Wendy Bensussen had all but given up dating when John Lefor sent her a message on JDate.
“‘What the heck,’” she had said. “‘I’ll just respond.’”
They went on their first date last November, and Wendy planned, as usual, to get there first and sit at the end of the bar in case she needed to make a quick exit.
But John had beaten her to it. When she arrived, he had already gotten a table. Fortunately, they ended up hitting it off.
“We closed the restaurant,” she said dreamily. “It was kind of magical.”
This is a second marriage for both Wendy and John.
“I kept saying, ‘I’m never getting married again,’” Wendy said. “In June he came home with a diamond ring.

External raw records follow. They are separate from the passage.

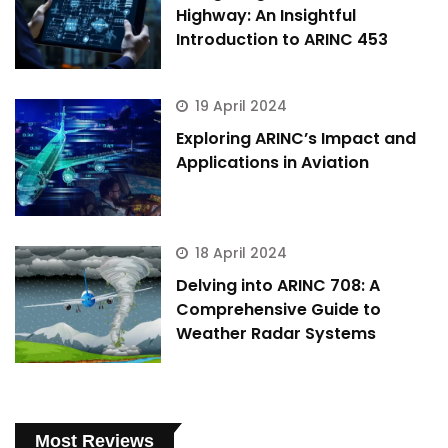
Highway: An Insightful
Introduction to ARINC 453
19 April 2024
Exploring ARINC’s Impact and
Applications in Aviation
18 April 2024
Delving into ARINC 708: A
Comprehensive Guide to
Weather Radar Systems
Most Reviews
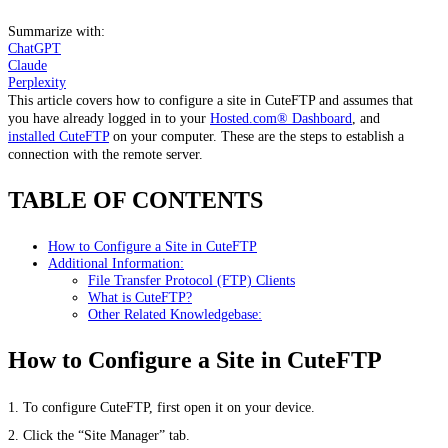
Summarize with:
ChatGPT
Claude
Perplexity
This article covers how to configure a site in CuteFTP and assumes that
you have already logged in to your
Hosted.com® Dashboard
, and
installed CuteFTP
on your computer. These are the steps to establish a
connection with the remote server.
TABLE OF CONTENTS
How to Configure a Site in CuteFTP
Additional Information:
File Transfer Protocol (FTP) Clients
What is CuteFTP?
Other Related Knowledgebase:
How to Configure a Site in CuteFTP
1. To configure CuteFTP, first open it on your device.
2. Click the “Site Manager” tab.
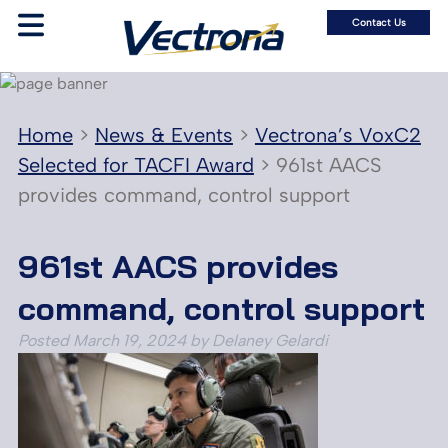
Contact Us
Home
>
News & Events
>
Vectrona’s VoxC2
Selected for TACFI Award
>
961st AACS
provides command, control support
961st AACS provides
command, control support
Posted
March 19, 2024
by
Delaney Gelardi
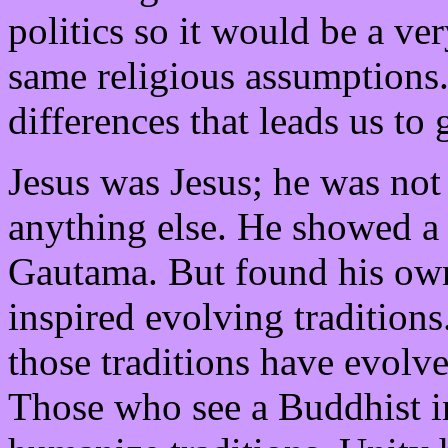
politics so it would be a ver
same religious assumptions. 
differences that leads us to
Jesus was Jesus; he was not
anything else. He showed 
Gautama. But found his own
inspired evolving traditions
those traditions have evolv
Those who see a Buddhist in 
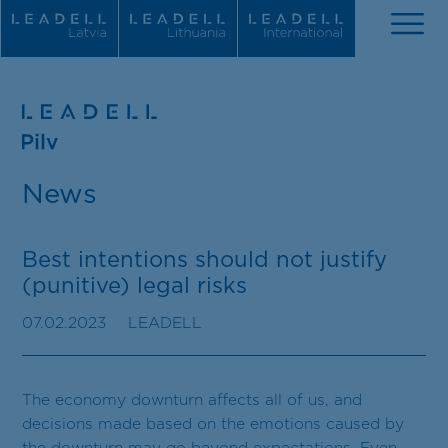
About us
News
Our news
People
Best intentions should not justify
(punitive) legal risks
Practice areas
07.02.2023
LEADELL
Recognitions
Career
The economy downturn affects all of us, and
decisions made based on the emotions caused by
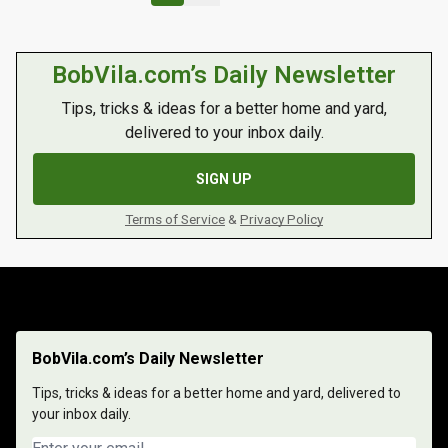
BobVila.com’s Daily Newsletter
Tips, tricks & ideas for a better home and yard,
delivered to your inbox daily.
SIGN UP
Terms of Service
&
Privacy Policy
BobVila.com’s Daily Newsletter
Tips, tricks & ideas for a better home and yard, delivered to
your inbox daily.
Email address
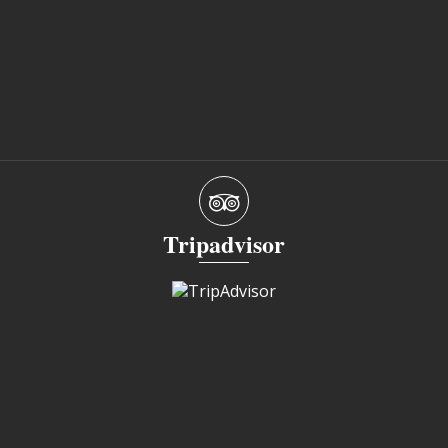
Tripadvisor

It was in a gold bag on my desk.”
Thinking John had gotten her some Godiva chocolates, she pushed the bag aside and started working. He suggested she open the bag.
“He said he didn’t care if it was a Jewish or civil marriage, he wanted to spend the rest of his life with me.”
Around that time, Wendy got an email from Ty Alhadeff asking her about a historic ketubah that was lent to the University of Washington’s Sephardic Studies Program for its digital collection. The ornate Jewish marriage contract comes from the Bensussen family of Tekirdag, Turkey, in 1919.
It turns out the ketubah belonged to Wendy’s great uncle, Shelomo. Not only that, but on a trip to Istanbul’s Jewish history museum, Wendy saw a similar ketubah, and discovered that her family’s design had been a model for others.
Wendy and John commissioned papercut artist Micol Bayer with creating a ketubah based on the historic one.
“Micol took aspects of that ketubah and built our ketubah around it,” Wendy said. “We were only going to have a Jewish marriage, and it was tied historically to my family.”
Wendy and John were married in a small ceremony on January 22. Mazal tov!